Q: Does the new rule change how campus public safety responds to incidents?

A: Based on our review, there are no specific changes to how campus safety responds; however, the narrowed definition of sexual harassment and the increased responsibility of the Title IX coordinator, may affect the way campus safety handles reports.

Q: Do schools have the right to define consent?

A: Yes they do. According to the new rules, each school can define consent so that it is in line with their state laws; however, it must also follow definitions listed in the Jean Clery Act, which defines sexual assault as, “Any sexual act directed against another person, without the consent of the victim, including instances where the victim is incapable of giving consent.” (Page 363, Paragraph 1)

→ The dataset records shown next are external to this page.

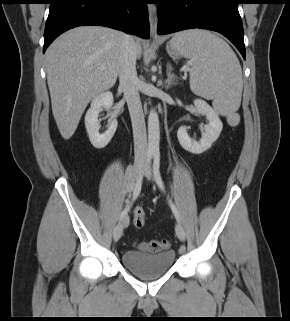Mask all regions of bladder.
Here are the masks:
<instances>
[{"label":"bladder","mask_w":290,"mask_h":321,"mask_svg":"<svg viewBox=\"0 0 290 321\" xmlns=\"http://www.w3.org/2000/svg\"><path fill=\"white\" fill-rule=\"evenodd\" d=\"M175 252L163 250L160 252H144L128 250L122 254L125 268L142 278L158 277L168 272L174 264Z\"/></svg>","instance_id":"bladder-1"}]
</instances>
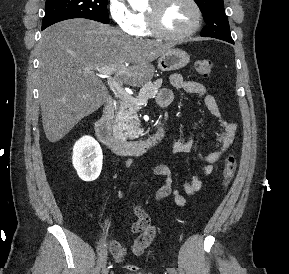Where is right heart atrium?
Here are the masks:
<instances>
[{
    "label": "right heart atrium",
    "instance_id": "d8ad5b80",
    "mask_svg": "<svg viewBox=\"0 0 289 274\" xmlns=\"http://www.w3.org/2000/svg\"><path fill=\"white\" fill-rule=\"evenodd\" d=\"M108 2L109 14L117 27L127 34L134 35L137 28L135 14L125 0H109Z\"/></svg>",
    "mask_w": 289,
    "mask_h": 274
}]
</instances>
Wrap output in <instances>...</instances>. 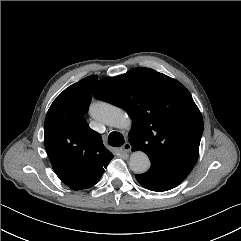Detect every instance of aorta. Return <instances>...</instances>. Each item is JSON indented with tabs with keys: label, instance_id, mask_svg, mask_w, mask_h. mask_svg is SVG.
<instances>
[{
	"label": "aorta",
	"instance_id": "aorta-1",
	"mask_svg": "<svg viewBox=\"0 0 241 241\" xmlns=\"http://www.w3.org/2000/svg\"><path fill=\"white\" fill-rule=\"evenodd\" d=\"M89 114L93 119L115 128L129 129L131 127L130 117L122 109L106 102L93 103ZM129 167L134 173L142 174L150 168V160L143 151L136 150L130 156Z\"/></svg>",
	"mask_w": 241,
	"mask_h": 241
}]
</instances>
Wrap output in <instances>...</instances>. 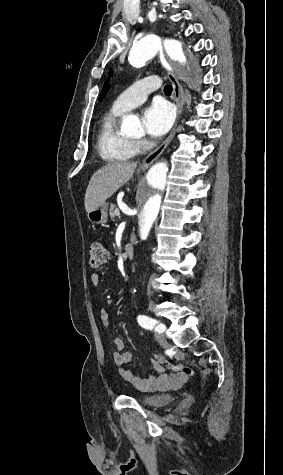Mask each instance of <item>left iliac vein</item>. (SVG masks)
<instances>
[{"label":"left iliac vein","mask_w":283,"mask_h":475,"mask_svg":"<svg viewBox=\"0 0 283 475\" xmlns=\"http://www.w3.org/2000/svg\"><path fill=\"white\" fill-rule=\"evenodd\" d=\"M155 339L160 344H164L166 342L165 336L159 331L156 332Z\"/></svg>","instance_id":"left-iliac-vein-1"}]
</instances>
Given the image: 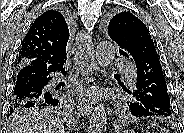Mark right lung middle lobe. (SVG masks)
<instances>
[{
  "instance_id": "obj_1",
  "label": "right lung middle lobe",
  "mask_w": 184,
  "mask_h": 133,
  "mask_svg": "<svg viewBox=\"0 0 184 133\" xmlns=\"http://www.w3.org/2000/svg\"><path fill=\"white\" fill-rule=\"evenodd\" d=\"M56 106H60V105H54L51 107H56ZM42 106H38V105H26L24 103H15L12 102L11 104V112H15L16 114L19 115H23L29 112H33V111H37L39 108H41ZM55 110V109H53Z\"/></svg>"
}]
</instances>
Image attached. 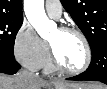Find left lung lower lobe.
Returning a JSON list of instances; mask_svg holds the SVG:
<instances>
[{
	"label": "left lung lower lobe",
	"instance_id": "left-lung-lower-lobe-1",
	"mask_svg": "<svg viewBox=\"0 0 107 89\" xmlns=\"http://www.w3.org/2000/svg\"><path fill=\"white\" fill-rule=\"evenodd\" d=\"M67 80L100 81L107 84V42L92 50V60L85 72Z\"/></svg>",
	"mask_w": 107,
	"mask_h": 89
}]
</instances>
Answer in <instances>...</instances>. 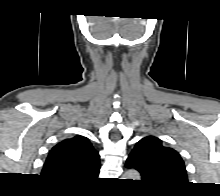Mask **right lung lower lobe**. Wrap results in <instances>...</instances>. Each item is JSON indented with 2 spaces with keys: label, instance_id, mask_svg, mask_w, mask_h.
Listing matches in <instances>:
<instances>
[{
  "label": "right lung lower lobe",
  "instance_id": "98d812e1",
  "mask_svg": "<svg viewBox=\"0 0 220 196\" xmlns=\"http://www.w3.org/2000/svg\"><path fill=\"white\" fill-rule=\"evenodd\" d=\"M55 184L58 186H64V187H75V185H67V184H60V183H55Z\"/></svg>",
  "mask_w": 220,
  "mask_h": 196
}]
</instances>
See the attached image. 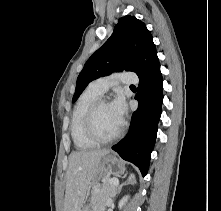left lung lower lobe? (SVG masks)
Returning a JSON list of instances; mask_svg holds the SVG:
<instances>
[{
    "instance_id": "left-lung-lower-lobe-1",
    "label": "left lung lower lobe",
    "mask_w": 221,
    "mask_h": 211,
    "mask_svg": "<svg viewBox=\"0 0 221 211\" xmlns=\"http://www.w3.org/2000/svg\"><path fill=\"white\" fill-rule=\"evenodd\" d=\"M138 76L140 83L135 99L140 102L139 109L132 115L128 134L112 149L124 160L139 167L145 176L155 144L163 102V79L157 53L150 58Z\"/></svg>"
}]
</instances>
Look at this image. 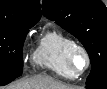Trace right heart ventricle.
<instances>
[{"instance_id": "right-heart-ventricle-1", "label": "right heart ventricle", "mask_w": 107, "mask_h": 89, "mask_svg": "<svg viewBox=\"0 0 107 89\" xmlns=\"http://www.w3.org/2000/svg\"><path fill=\"white\" fill-rule=\"evenodd\" d=\"M73 44L75 42L62 31L48 29L42 35L32 59L37 65L47 68L62 78L73 79L75 76L66 63L67 51Z\"/></svg>"}]
</instances>
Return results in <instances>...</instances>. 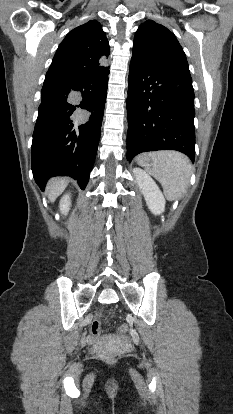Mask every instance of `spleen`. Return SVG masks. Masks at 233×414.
<instances>
[{
  "label": "spleen",
  "mask_w": 233,
  "mask_h": 414,
  "mask_svg": "<svg viewBox=\"0 0 233 414\" xmlns=\"http://www.w3.org/2000/svg\"><path fill=\"white\" fill-rule=\"evenodd\" d=\"M138 163L161 184L170 200L182 197L192 174L189 159L178 151H158L139 157Z\"/></svg>",
  "instance_id": "1"
}]
</instances>
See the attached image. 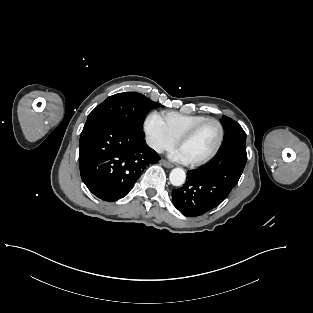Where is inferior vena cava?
Here are the masks:
<instances>
[{"instance_id":"inferior-vena-cava-1","label":"inferior vena cava","mask_w":313,"mask_h":313,"mask_svg":"<svg viewBox=\"0 0 313 313\" xmlns=\"http://www.w3.org/2000/svg\"><path fill=\"white\" fill-rule=\"evenodd\" d=\"M151 146L155 149L156 152H158V153L163 152V148L159 144H151Z\"/></svg>"}]
</instances>
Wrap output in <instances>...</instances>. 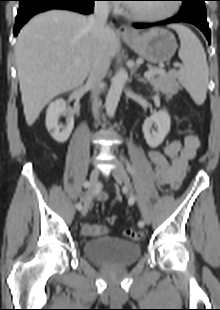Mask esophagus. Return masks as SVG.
I'll return each mask as SVG.
<instances>
[{
	"instance_id": "esophagus-1",
	"label": "esophagus",
	"mask_w": 220,
	"mask_h": 310,
	"mask_svg": "<svg viewBox=\"0 0 220 310\" xmlns=\"http://www.w3.org/2000/svg\"><path fill=\"white\" fill-rule=\"evenodd\" d=\"M118 33L121 36H131L133 35V30L125 24H121L118 28Z\"/></svg>"
}]
</instances>
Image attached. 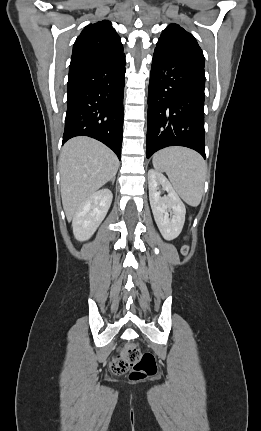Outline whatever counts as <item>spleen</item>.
<instances>
[{"label":"spleen","instance_id":"obj_1","mask_svg":"<svg viewBox=\"0 0 261 431\" xmlns=\"http://www.w3.org/2000/svg\"><path fill=\"white\" fill-rule=\"evenodd\" d=\"M153 166L166 172L173 188L188 205L200 204L206 164L198 153L181 147L166 148L153 156Z\"/></svg>","mask_w":261,"mask_h":431}]
</instances>
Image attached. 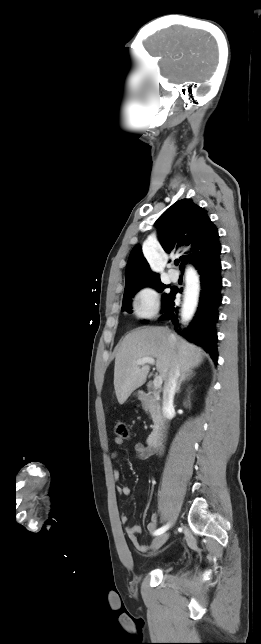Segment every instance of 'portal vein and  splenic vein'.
I'll list each match as a JSON object with an SVG mask.
<instances>
[{"label":"portal vein and splenic vein","instance_id":"obj_1","mask_svg":"<svg viewBox=\"0 0 261 644\" xmlns=\"http://www.w3.org/2000/svg\"><path fill=\"white\" fill-rule=\"evenodd\" d=\"M138 365H144V364H155V359L152 357H144L136 361ZM163 383V379L160 375L156 376L153 381V386L154 388H159Z\"/></svg>","mask_w":261,"mask_h":644}]
</instances>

Q: Do the new rules change prevention education requirements?

A: They do not provide any specifications on prevention requirements or instruction on sexual consent. They do however, require ALL persons who are involved in responding to these crimes to receive training. See Violence Against Women Act Amendments to Clery Act for more specific prevention language.

Q: What can states do and how can state policies mitigate loopholes to the new Title IX changes?

A: We can encourage our state legislators to write and sign into law, policies that provide robust and comprehensive definitions of consent and requirements for prevention education or response to these crimes. For example, on June 28, 2019, Governor Tom Wolf signed into law Act 16 of 2019 (Act 16) which added Article XX-J to the Pennsylvania Public School Code of 1949. Building on the It’s On Us PA initiative, this law includes statutory requirements for addressing sexual assault at postsecondary institutions in Pennsylvania that award an associate degree or higher. Learn more about the sexual violence policy, PDE’s model policy, and the anonymous online reporting system here.

Q: Can colleges and universities choose to take stricter action?

A: Yes, as long as their policies do not interfere with the language of the new Title IX rules, they can institute more detailed policies.

1 | United States, Department of Education, Office of Civil Rights. “Nondiscrimination on the Basis of Sex in Education Programs or Activities Receiveing Federal Financial Assistance,” 34 C.F.R. Part 106, 2020.